> [Material for this task]:

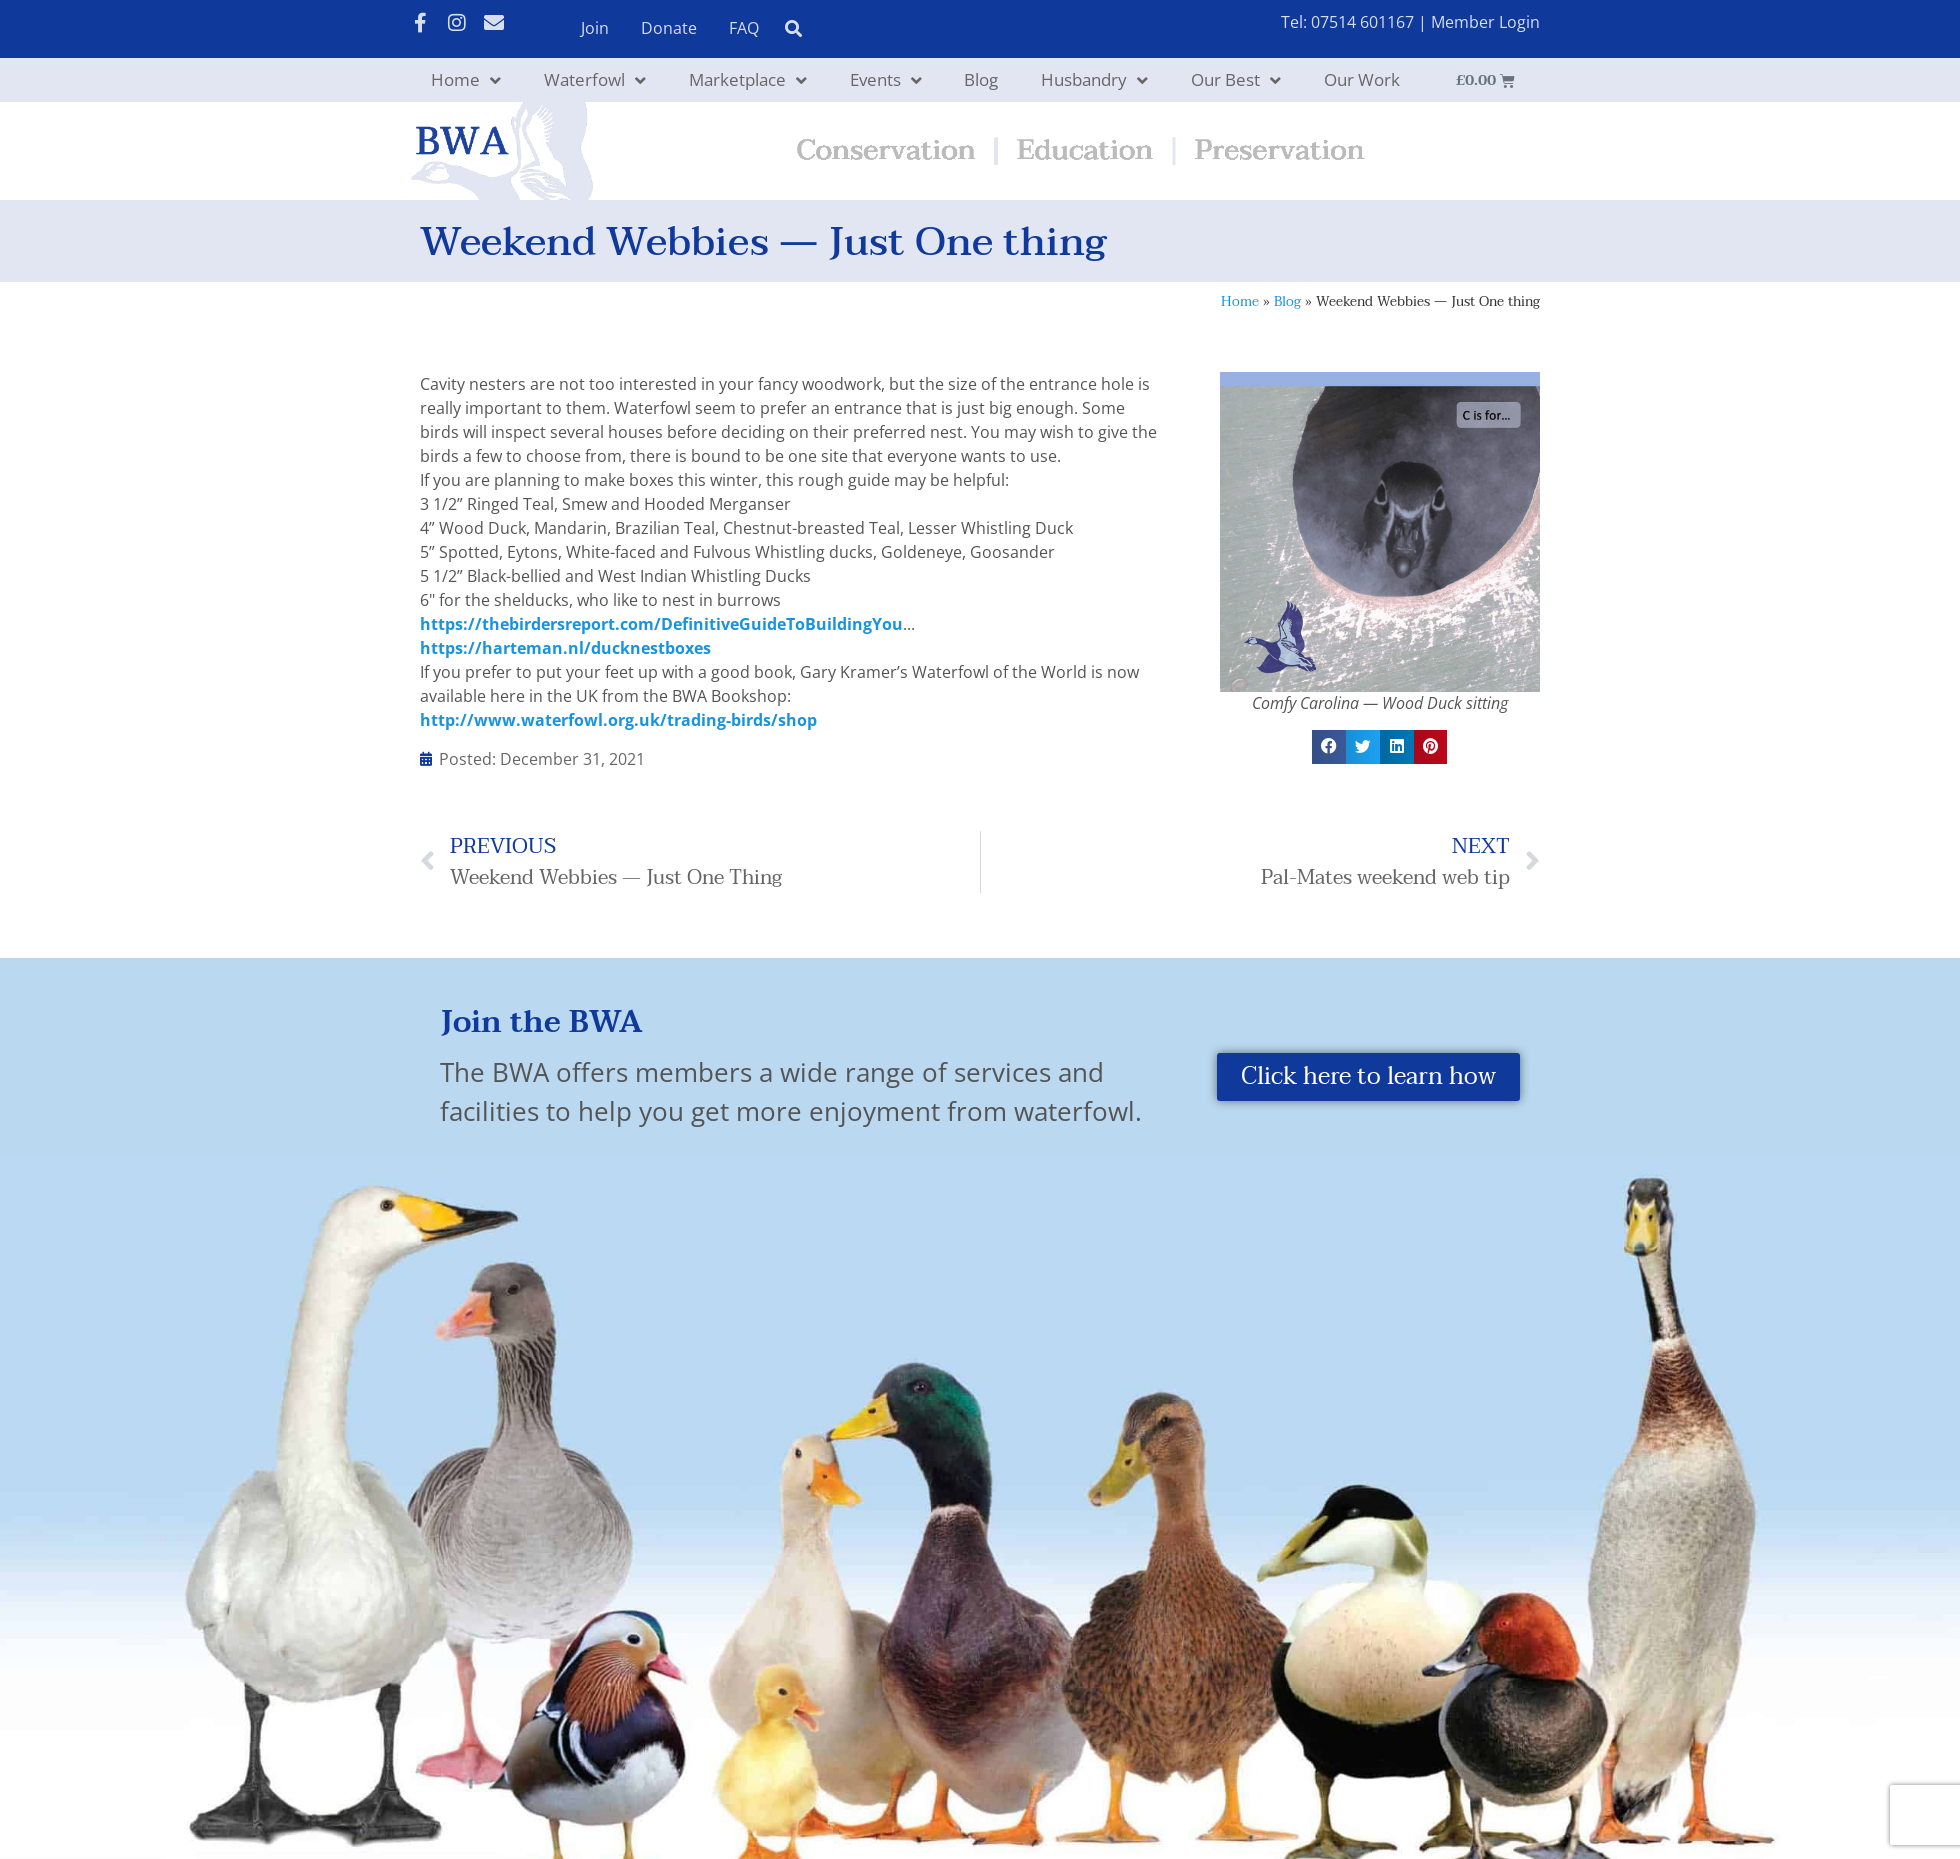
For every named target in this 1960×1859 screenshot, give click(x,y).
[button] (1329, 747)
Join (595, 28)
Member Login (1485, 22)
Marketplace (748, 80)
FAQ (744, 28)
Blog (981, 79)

---

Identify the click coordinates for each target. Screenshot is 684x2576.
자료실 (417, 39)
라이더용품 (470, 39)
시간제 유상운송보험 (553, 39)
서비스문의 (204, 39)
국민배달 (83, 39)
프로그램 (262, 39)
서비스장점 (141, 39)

> [Aim of the exercise]: Show every line of the entries above where the word "target" occurs.

> [Answer to the problem]:
For every named target in this 1960×1859 screenshot, give click(x,y).
Identify the click coordinates for each target. Screenshot is 684x2576.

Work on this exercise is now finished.